Posted on July 8th, 2011 in Finance

6 comments on We Scored Ourselves a Nice Line of Credit (Finally) + Other Accounting Advancements

  1. Dale says:

    Thanks Adam, interesting to see how things work once you get profitable. 🙂

    One suggestion for the blog, would cool to have a “like” button. A lot of times I enjoy your post but don’t really have anything to comment on. Would love to give you that feedback without having to post just “Cool thanks!” or something like that.

    • Adam McFarland says:

      Good call Dale. I had planned on adding those buttons when I revamped the theme but kind of forgot about it. Just added a Tweet, +1, and Like button. Thanks for subtle push!

  2. Rob says:

    Awesome news. That sure is going to make things easier should you wish to take up a new opportunity at short notice.

    Looks like Citizens Bank is part of RBS – I thought I recognised the logo! What’s SBA though? Some kind of society/community?

    Also – I can’t believe you’ve been having to make payments via cheque… that’s absolutely crazy in this day and age. I’ve just paid ourselves, our expenses and our employees from my couch using BACS/CHAPS/FPS (instant direct deposits set up using internet banking) and have done forever. We can set recurring payments too, so no need to do things like wages monthly unless there’s a particular reason.

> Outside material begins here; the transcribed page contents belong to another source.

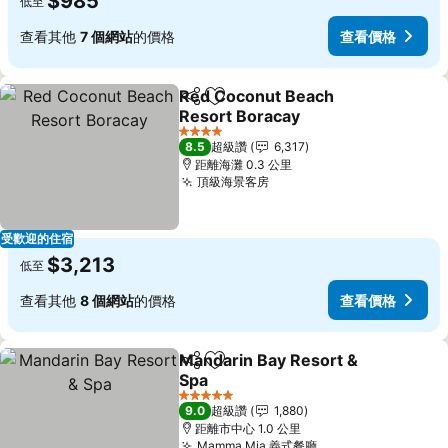
$985
低至
查看其他
7 個網站
的價格
查看價格
Red Coconut Beach
分享
加入我的最愛
Resort Boracay
查看價格
4 星級
8.5
超級讚
6,317
距離海灘 0.3 公里
頂級海景客房
查看價格
受歡迎的住宿
$3,213
低至
查看其他
8 個網站
的價格
查看價格
Mandarin Bay Resort &
分享
加入我的最愛
Spa
查看價格
5 星級
9.0
超級讚
1,880
距離市中心 1.0 公里
Mamma Mia 義式餐廳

I guess maybe things operate differently there, but here everyone has an account number and sort code (bank branch reference) and you can transfer money to someone (personal-personal, business-personal, business-business, personal-business) just by knowing those. It’s completely taken for granted by everyone and I’d never even considered that any modern banking system wouldn’t have such functionality!

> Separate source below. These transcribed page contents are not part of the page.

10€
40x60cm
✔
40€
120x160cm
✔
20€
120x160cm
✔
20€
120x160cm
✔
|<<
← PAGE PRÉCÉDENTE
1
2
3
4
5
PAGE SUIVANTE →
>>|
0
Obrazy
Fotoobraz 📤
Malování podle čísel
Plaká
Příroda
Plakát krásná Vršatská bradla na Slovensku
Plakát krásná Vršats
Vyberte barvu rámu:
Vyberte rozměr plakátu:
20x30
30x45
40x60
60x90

    Good work on the social media buttons. I’ll be using them…

    • Adam McFarland says:

      Oh, let me tell you about the SBA 🙂 It’s the US Small Business Administration http://www.sba.gov/ and they basically grind your business to a halt while you submit mountains of paperwork just to get funding…that needs to be paid back…and that you need to personally guarantee. All banks use them as a crutch so they don’t actually need to take on risk. They can just use the SBA money for all business loans. Which of course adds a ton of red tape to an already complex process.

      here everyone has an account number and sort code

      We have those too, but there is unfortunately more work to just send money from one account to another online (at least from my experiences when it relates to business accounts). We needed to verify deposits like with PayPal before we could even set up the “link” between two accounts. Also it’s not that it was that difficult once we knew what to do, it was just that the features were really hidden and not documented. Presumably to make it more attractive for people to use their payroll services??

  3. Jake says:

    Why is a payroll service such a pain?

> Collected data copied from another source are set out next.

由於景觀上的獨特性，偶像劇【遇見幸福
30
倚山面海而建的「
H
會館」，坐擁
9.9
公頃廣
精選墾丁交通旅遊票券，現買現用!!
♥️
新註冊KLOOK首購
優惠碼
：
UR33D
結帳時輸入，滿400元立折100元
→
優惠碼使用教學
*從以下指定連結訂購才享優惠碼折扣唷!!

    I used Surepayroll for my startup for about 2 years and that was dirt simple, robust and cheap. Never had any issues with it either.

    For me the issue was not cutting checks but doing all the tax withholdings was a major headache, and I was glad to outsource that to an online provider.

    If you do a direct transfer how do you do withholdings? Or are these profit distributions instead of pay checks?

    • Adam McFarland says:

      Hi Jake –

      Thanks for commenting. As I mentioned in the post, we did not have a good experience with a payroll service (messed up a filing), nor have a few other business owners I’ve spoken with. Also as I mentioned above, I was all for revisiting it – obviously to your point there are good payroll services out there – but our accountant suggested this solution instead.

      We use this for both our profit distributions and our pay checks. I believe that the withholdings are calculated using a spreadsheet, updated yearly as laws change (assuming this is how most companies do it…), and that our accountant actually does the filings for us. As we get bigger, yes, a payroll service will likely be necessary, but for now the pain point wasn’t calculating withholdings every once in a while (our pay doesn’t change all that often, neither does our employee’s) it was the physical cutting of the checks, so this was a better solution. Less set up time, less expensive, works with our existing banking systems.